三、国资孵化器锻造高质量创新引擎的“淬火之路”
(一)战略锚定先行:根植主业,锻造反哺闭环
国资孵化器生命力关键在于与母体战略协同,脱离核心业务的孵化是无根之木,会导致资源错配、价值消散。其要紧扣母体产业基因,像车企聚焦智能驾驶与电池技术、基建集团深耕绿色建材与智能建造等,在核心技术卡点与产业链断层精准布局,成为“前沿技术哨站”。建议国企结合自身类型和主业,摒弃“大而全”路径,明确 2 - 3个产业方向,精准构建孵化器核心竞争力。

国有企业建设高质量孵化器,一大痛点是业务盈利能力差,长期靠其他业务输血难持续发展。需在孵化器建立初期就布局“服务变现 + 股权投资 + 产业链反哺”的价值转化闭环,争取实现盈亏平衡。尤其要聚焦产业链反哺,如新材料技术在集团工程验证应用、数字解决方案赋能内部生产线升级,这是国资孵化器核心竞争力。还应推动国企开放内部场景,包括空间和技术场景,让优质孵化企业融入产业链,实现孵化成果对主业的实质性反哺。
(二)市场基因嫁接:体制破壁,激活混改动能
国资孵化器要突破体制限制,需注入市场化元素,引入生态合作伙伴补齐运营团队、资本运作、产业赋能等短板。其一,引入专业孵化运营商,为孵化经验不足的国企提供成熟流程体系、导师网络与企业服务能力,助其快速构建规范高效服务体系。其二,链接头部风投机构,凭借其项目筛选、投后管理及资本退出优势,解决国企早期投资“不敢投、不会投”难题,强化资本运作。其三,联合产业龙头,提供技术验证场景、供应链资源与市场渠道,助力在孵企业成果转化与产业链补强。

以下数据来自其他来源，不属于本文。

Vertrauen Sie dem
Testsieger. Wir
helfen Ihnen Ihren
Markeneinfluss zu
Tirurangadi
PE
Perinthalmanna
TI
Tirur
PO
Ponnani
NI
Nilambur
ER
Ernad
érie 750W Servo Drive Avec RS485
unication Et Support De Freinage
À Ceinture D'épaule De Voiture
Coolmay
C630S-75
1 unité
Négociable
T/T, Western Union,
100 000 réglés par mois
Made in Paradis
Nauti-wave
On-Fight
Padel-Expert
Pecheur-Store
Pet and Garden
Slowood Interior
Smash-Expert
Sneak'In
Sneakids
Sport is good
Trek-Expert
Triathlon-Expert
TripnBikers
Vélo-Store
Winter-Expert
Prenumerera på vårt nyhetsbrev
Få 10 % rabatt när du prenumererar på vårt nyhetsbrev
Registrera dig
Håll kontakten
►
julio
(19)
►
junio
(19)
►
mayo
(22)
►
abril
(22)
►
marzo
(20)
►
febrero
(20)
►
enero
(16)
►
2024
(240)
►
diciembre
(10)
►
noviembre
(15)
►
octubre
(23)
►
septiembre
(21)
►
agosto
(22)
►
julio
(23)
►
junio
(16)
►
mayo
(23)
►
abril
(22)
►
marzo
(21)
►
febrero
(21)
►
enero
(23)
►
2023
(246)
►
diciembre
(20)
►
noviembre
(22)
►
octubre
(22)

此外,结合孵化器定位设独立子公司或基金,打造“政策特区”,重构治理逻辑推动深度联动。激励机制上,建立风险共担、团队持股、薪酬市场化等机制,激活各方活力。决策机制方面,通过专项授权清单赋予快速决策权,设计“风险隔离”容错机制,推行项目跟投等举措点燃内生动力。

(三)创新生态构建:开放赋能,贯通要素网络
国有企业打造高质量孵化器,既要发挥自身优势,也要构建创新生态枢纽。
1. 利用链接力推动场景赋能
国有企业可整合所在区域各类应用场景,梳理能链接到的兄弟企业、园区、城市公共场景,为在孵企业提供“试验田”与产品首发平台。通过设立“场景创新挑战赛”或“内部采购绿色通道”,定向征集技术方案,推动项目从“实验室验证”迈向“规模化应用”,加速技术迭代与商业化。“以场景育技术、以应用促转化”是国资孵化器赋能创新的特有方式。
2. 利用影响力链接全球资源
一方面,深度融入区域创新体系,联合地方政府、高校院所等共建共性技术平台等,解决在孵企业研发瓶颈。另一方面,高效对接全球创新资源,精准引入顶尖人才团队、前沿技术成果和优质风投,并通过国资基金优先跟投、产品优先采购等举措,为入孵企业提供全链条赋能,构建资源磁极,让资源“引得来、留得住、长得好”。
3. 利用平台优势构建产业生态
4. 打破在孵与毕业企业、内部与外部企业的界限,通过定期举办技术沙龙、产业链对接会等形式,促进知识溢出、业务协同与联合创新。鼓励毕业企业反哺孵化器,让其担任创业导师或接受二次孵化,形成传承机制。最终围绕国企核心主业,形成由孵化器平台、在孵企业、产业链伙伴、科研机构、金融机构等构成的产业创新群落,使孵化器成为驱动国企转型升级的生态引擎。